When the police shoot a suspected Muslim terrorist to death on a subway platform, Tariq Ali (Naseeruddin Shah), a London police officer, investigates the murder by the request of his superior, Daniel Tennant (Brian Cox). Meanwhile, Tariq and his Christian wife (Greta Scacchi) struggle to control their rebellious teenage daughter (India Wadsworth). The plot becomes more complicated when photos of Tariq meeting up with an Imam extremist (Om Puri), a good friend of his, end up in the newspaper. Despite decent performances and an initially provocative premise, much of what happens feels so contrived and convoluted that the suspense wanes as the plot progresses. The screenplay by Carl Austin ineffectively blends the genres of drama and thriller with poor attention to character development so that no one onscreen comes to life. Occasionally, some interesting, timely messages about racial profiling come up, although none of them are explored sensitively and profoundly enough to be truly insightful. A by-the-numbers film should at least be riveting to watch, but Shoot on Sight has too many poorly written dramatic scenes that drag on and on without keeping you at the edge of your seat. At a running time of 110 minutes, it often overstays its welcome. Number of times I checked my watch: 8. Released by Aron Govil Productions.

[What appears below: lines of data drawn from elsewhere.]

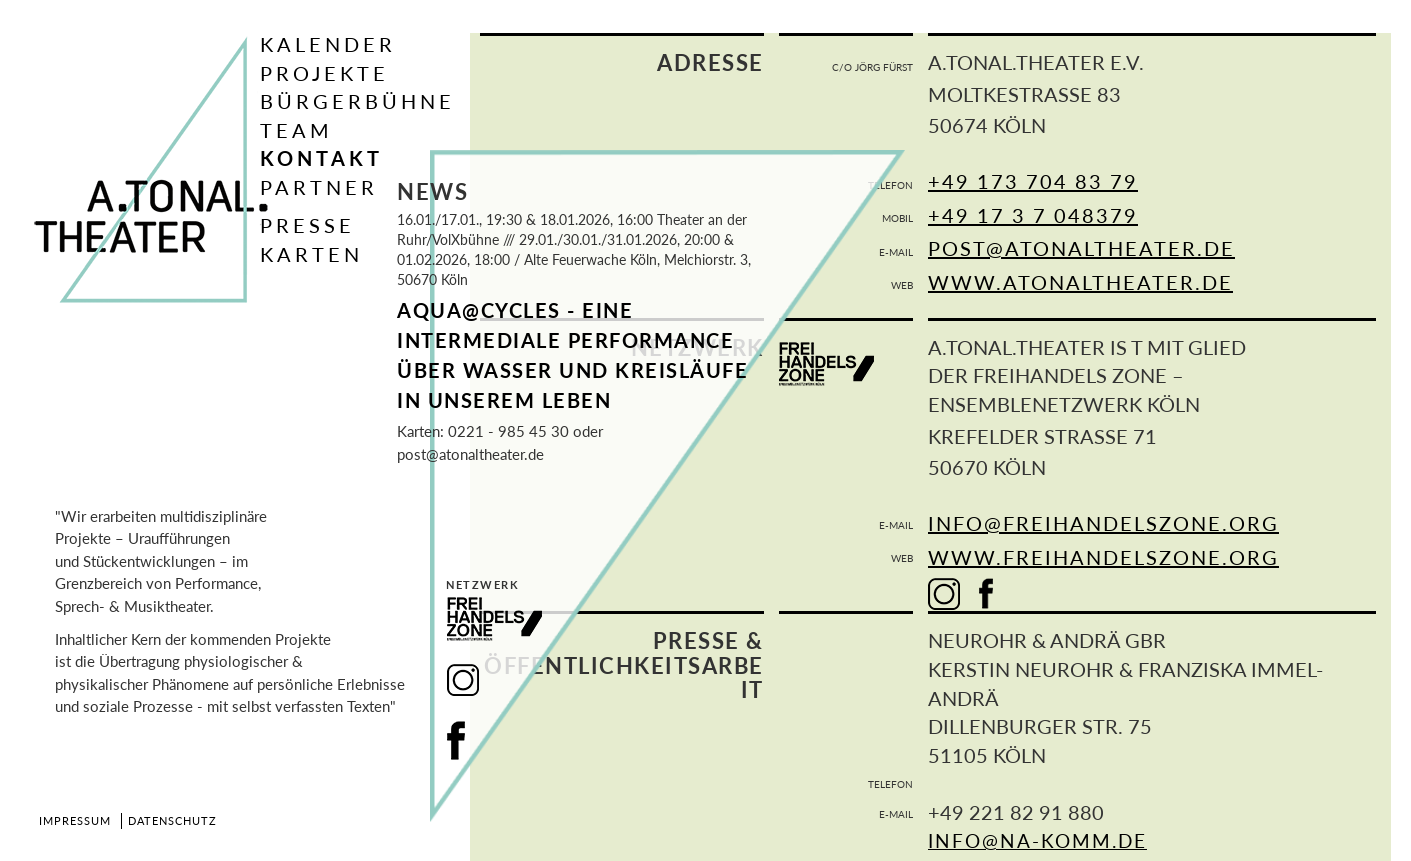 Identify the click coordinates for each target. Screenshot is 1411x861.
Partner (319, 187)
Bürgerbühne (357, 101)
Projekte (324, 73)
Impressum (75, 820)
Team (296, 130)
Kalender (328, 44)
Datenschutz (172, 820)
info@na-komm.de (1037, 840)
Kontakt (321, 158)
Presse (307, 225)
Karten (311, 254)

Whaledreamers - Directed by Kim Kindersley.
This mildly inspirational documentary about Mirning, an Aboriginal tribe from Australia who come together to promote strength, unity and peace by singing and praying to whales, lacks enough focus and synthesis to make it truly compelling. The Mirning tribe care about a wide variety of environmental issues such as global warming, commercial whaling and the preservation of the tribe’s rituals from generation to generation. Director Kim Kindersley interweaves his own spiritual journey of discovery into the film as he immerses himself in the culture of the Mirning tribe. However, he neglects to explore the spiritual journey of the members of the tribe, especially the tribe singer, Bunna Lawrie, who would have made for a provocative interview. There’s some the breathtaking underwater scenery and scenery along with a terrific soundtrack, but that doesn’t even come close to compensating for all the poorly synthesized, overly simplistic bits of insight that fail to resonate as a whole. Ultimately, Whaledreamers feels underwhelming and incomplete as a documentary. Number of times I checked my watch: 6. Released by Monterey Media. Opens at the Two Boots Pioneer Theater.

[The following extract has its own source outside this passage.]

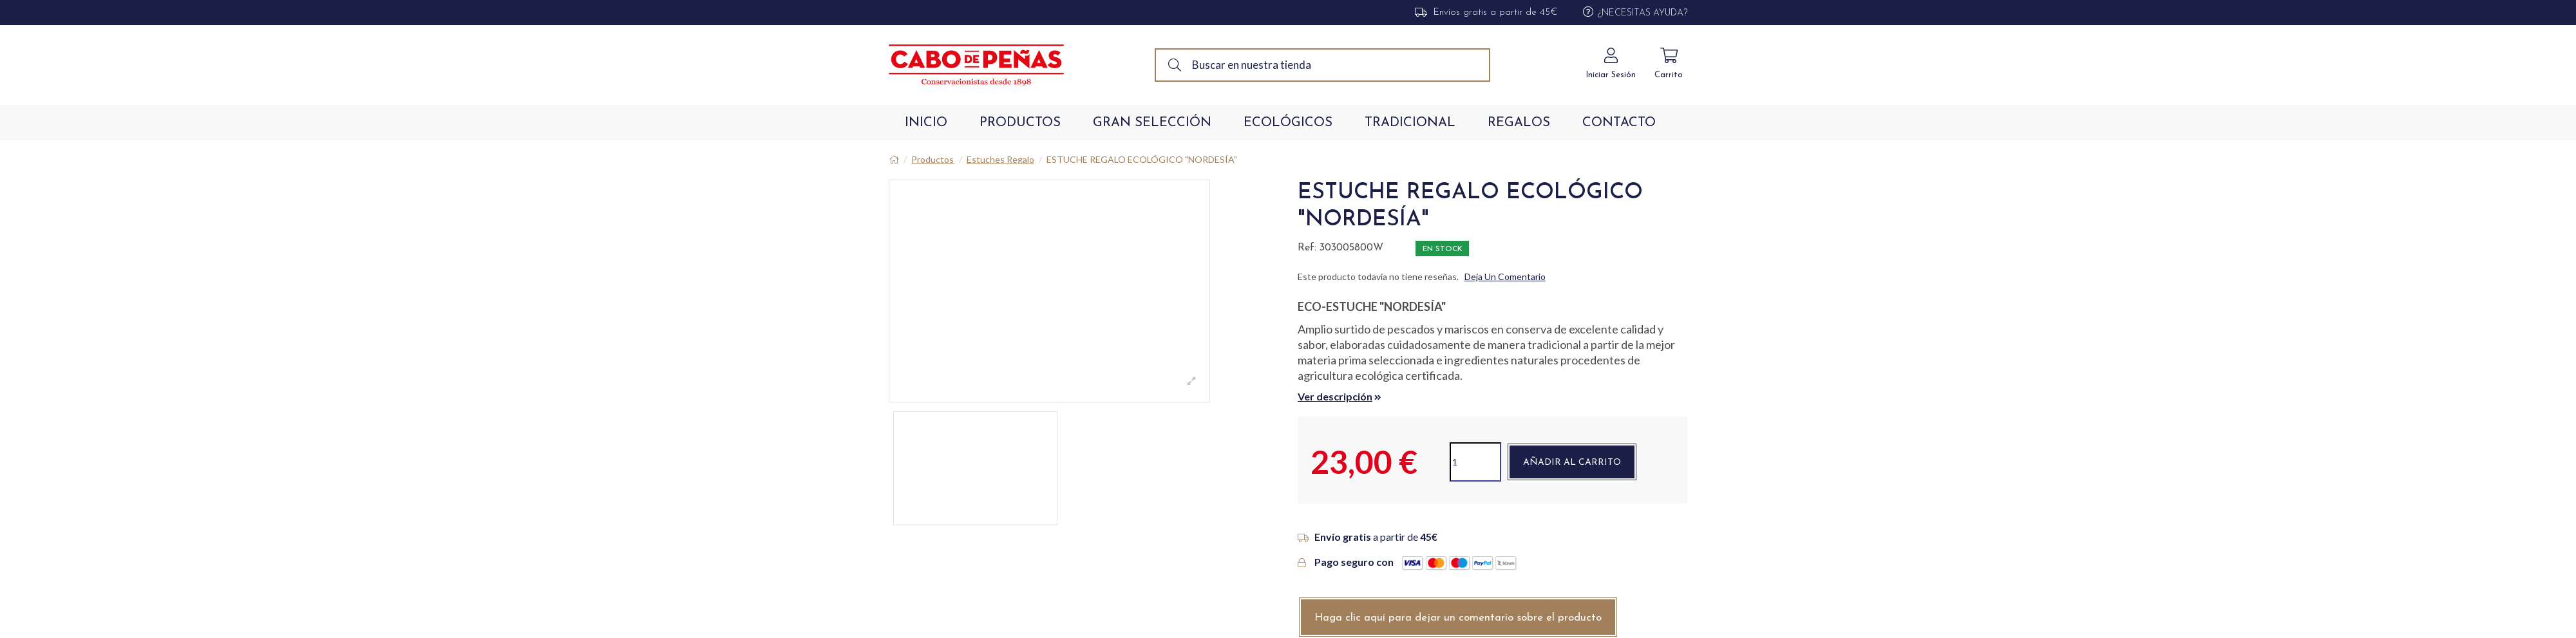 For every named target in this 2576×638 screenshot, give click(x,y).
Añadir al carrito (1572, 462)
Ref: (1307, 248)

Wild Combination: A Portrait of Arthur Russell - Directed by Matt Wolf.
This insightful and fascinating documentary focuses on the life and career of Arthur Russell, a composer, cellist, disco producer, and singer/songwriter who died of AIDS in 1992. According to many interesting interviews with his colleagues and friends, such as Phillip Glass, Allen Ginsberg and his lover, Tom Lee, he was an eccentric individual and difficult to work with, yet he showed a remarkable talent and passion for music. He always stood by his true vision as an artist and wasn’t afraid to be unconventional. Director Matt Wolf does a terrific job of blending interviews along with archival footage of Arthur Russell’s music performances. Wolf also includes some very revealing interviews with Russell’s parents, who admit that they didn’t really understand his music back when he was alive, but they understand it a little better now. They clearly were quite loving and supportive parents who raised him well by allowing him follow his dreams. It’s quite inspiring how Russell had the courage to continue composing music while he suffered from the AIDS virus. Some even argue that his music improved during that period and that he's as much as a music genius as Mozart had been. Whether or not you’re familiar with the music of Arthur Russell, you’ll find Wild Combination: A Portrait of Arthur Russell to be a warm, lively and illuminating tribute to a truly talented, undaunted artist who made his mark in the world of music. Number of times I checked my watch: 1. Released by Plexifilm. Opens at the IFC Center.